Google mobile indexing | Smartech IT Solutions

Google has teased on the 13th October a new change to how they will be crawling the web, with their new Mobile-first Indexing update. They have now officially announced the change. Currently, Google indexes the desktop version of the webpage, but serves a mobile version for those searching on a mobile device. In the future, Google will reverse this process, and index the mobile version first. This has significant implications for those who may have streamlined mobile versions of their pages.

Google spokesperson, Gary Illyes, has hinted a few times over the past year that a separate mobile index was in the works, but that they are having some issues getting it to work, primarily because the loss of “tokens” or data that happens between mobile websites and desktop websites due to the more streamlined mobile versions. It would seem that they have overcome this issue with the separate mobile index by changing to a mobile-first indexing approach rather than having two separate indexes, although as you will read later in this article, Google has not ruled out separate indexes just yet.

Over the past week, SEO’s have been grilling various Google spokespersons on Twitter, revealing some useful insights to the new update. This, coupled with their official announcement post provides enough information to fully prepare yourself for this update.

Mobile-first Indexing

According to their announcement, more people are using Google on a mobile device, than on a desktop. Unfortunately, Google uses the desktop version of the website to evaluate its relevance to the user, and ultimate decide on its ranking position.

According to Google:

This can cause issues when the mobile page has less content than the desktop page because our algorithms are not evaluating the actual page that is seen by a mobile searcher.

To resolve this dilemma, Google has begun experiments to make their index mobile-first. Their search index will continue to be only a single index of websites and apps, but their algorithms will (once fully rolled out) primarily the mobile version of the website’s content to rank pages, assess structured data (remember, when using structured data it needs to be visible on the webpage), and to show snippets in the search results.

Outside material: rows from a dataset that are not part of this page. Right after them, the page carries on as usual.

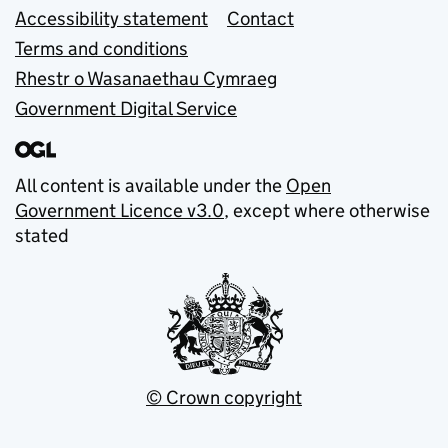
Accessibility statement
Contact
Terms and conditions
Rhestr o Wasanaethau Cymraeg
Government Digital Service
All content is available under the
Open
Government Licence v3.0
, except where otherwise
stated
© Crown copyright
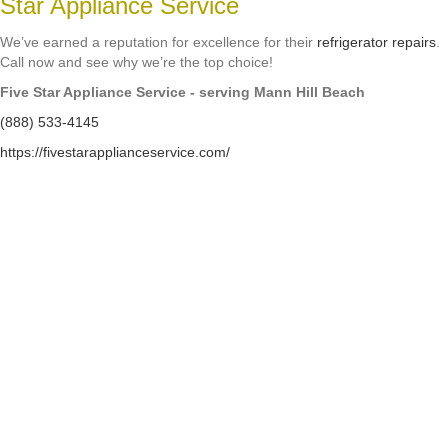
Star Appliance Service
We’ve earned a reputation for excellence for their
refrigerator repairs
.
Call now and see why we’re the top choice!
Five Star Appliance Service - serving Mann Hill Beach
(888) 533-4145
https://fivestarapplianceservice.com/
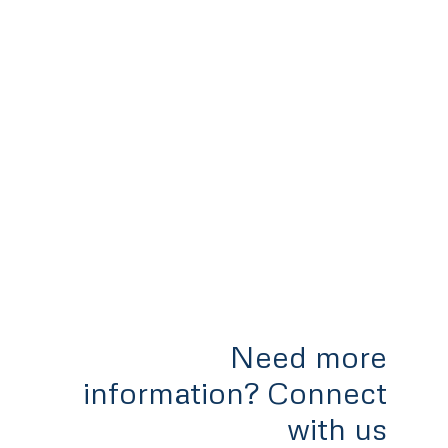
Need more
information? Connect
with us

Google said in the blog post that while their small-scale experiments will continue over the coming months, before ramping up the change once they are confident of a great user experience.

Google’s Recommendations

In order to help webmasters prepare for the upcoming change (which has currently been rolled out in a few select locations), they have provided some guidelines to follow:

#1 If your Mobile and Responsive website are the same

If your current responsive website, or your dynamic website currently has identical content and markup for both your mobile and desktop version, you should not need to change anything.

#2 If your Mobile and Responsive website are not the same

If you have a website where the primary content and markup is different across mobile and desktop, then you will need to make changes to your website:

#2.1 Structured markup

Google recommends that you should:

  • Implement structured markup on both your desktop and mobile version.
  • You should test both versions of your website (where you have a separate mobile version) in theStructured Data Testing Tool, and compare the output.
  • When adding structured data to a mobile website, avoid adding large amounts of markup that isn’t relevant to the specific information content of each document tool to verify that your mobile version is accessible to Googlebot.